In 1915, Vianu became a student at the Department of Philosophy and Law at the University of Bucharest. During the period, Vianu began attending Alexandru Macedonski's Symbolist literary circle, and, in 1916, he published a study on Macedonski and later his own verses in Flacăra magazine.

Upon Romania's entry in World War I, he was drafted into the Romanian Army, trained as an artillery cadet in Botoşani, and took part in the Moldavian campaign. In 1918, he returned to Bucharest, where he was editor of Macedonski's Literatorul, and resumed his studies, graduating in 1919. Vianu also worked on the editorial staff for Constantin Rădulescu-Motru's Ideea Europeană and for Luceafărul. In 1921, he began his long collaboration with Viaţa Românească, while he contributed to Eugen Lovinescu's Sburătorul.

In 1923, he obtained a doctorate in Philosophy at the University of Tübingen, with the thesis Das Wertungsproblem in Schillers Poetik ("The Judgment of Values in Schiller's Poetics"), his first major study in aesthetics (delivered in November 1923). The work was praised by Lucian Blaga, who was subsequently Vianu's colleague during their time as staff members for Gândirea; the two shared an appreciation of Expressionism. With Blaga, he stood for Gândirea'''s early modernist tendencies, and grew opposed to Nichifor Crainic's intense advocacy of traditionalism (at a time when the magazine's editor, Cezar Petrescu, was occupying a middle position).

With the publishing of his Dualismul artei in 1925 (followed by a long succession of collections of essays and studies), Vianu secured his place in the cultural landscape of modern Romania, and became the titular professor of aesthetics at the University of Bucharest. At around the same period, he distanced himself from Gândirea (which was becoming the mouthpiece of Crainic's far right traditionalism), and instead advocated democratic government.

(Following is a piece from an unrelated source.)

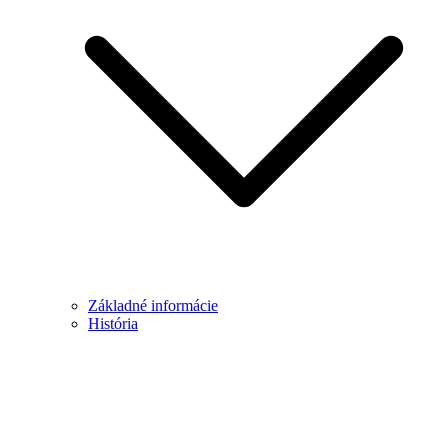
Základné informácie
História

Throughout the interwar period, Vianu was an adversary of the fascist Iron Guard, and polemized with its press, becoming the target of attacks serialized in Cuvântul. His status as a professor was in peril during the National Legionary State established by the Guard in 1940, and he felt the imminent danger of physical assaults. Anti-Semitic authorities began alluding to his Jewish origins, and several violent remarks were aimed at him. Following the Legionary Rebellion and the Guard's defeat, he sent a congratulatory telegram to the Conducător (lit. 'Leader', the equivalent title to 'il Duce' and 'der Führer') Ion Antonescu. In 1945, after the end of Antonescu's regime and World War II, he was the recipient of a letter from his friend Eugène Ionesco: the document forms a list of intellectuals whom Ionesco harshly criticized for their pro-Iron Guard activism (they include Nae Ionescu, Mircea Eliade, Emil Cioran, Constantin Noica, Dan Botta, Mircea Vulcănescu, Horia Stamatu, Paul Sterian, Mihail Polihroniade, Haig Acterian, Dumitru Cristian Amzăr, Costin Deleanu and Paul Deleanu).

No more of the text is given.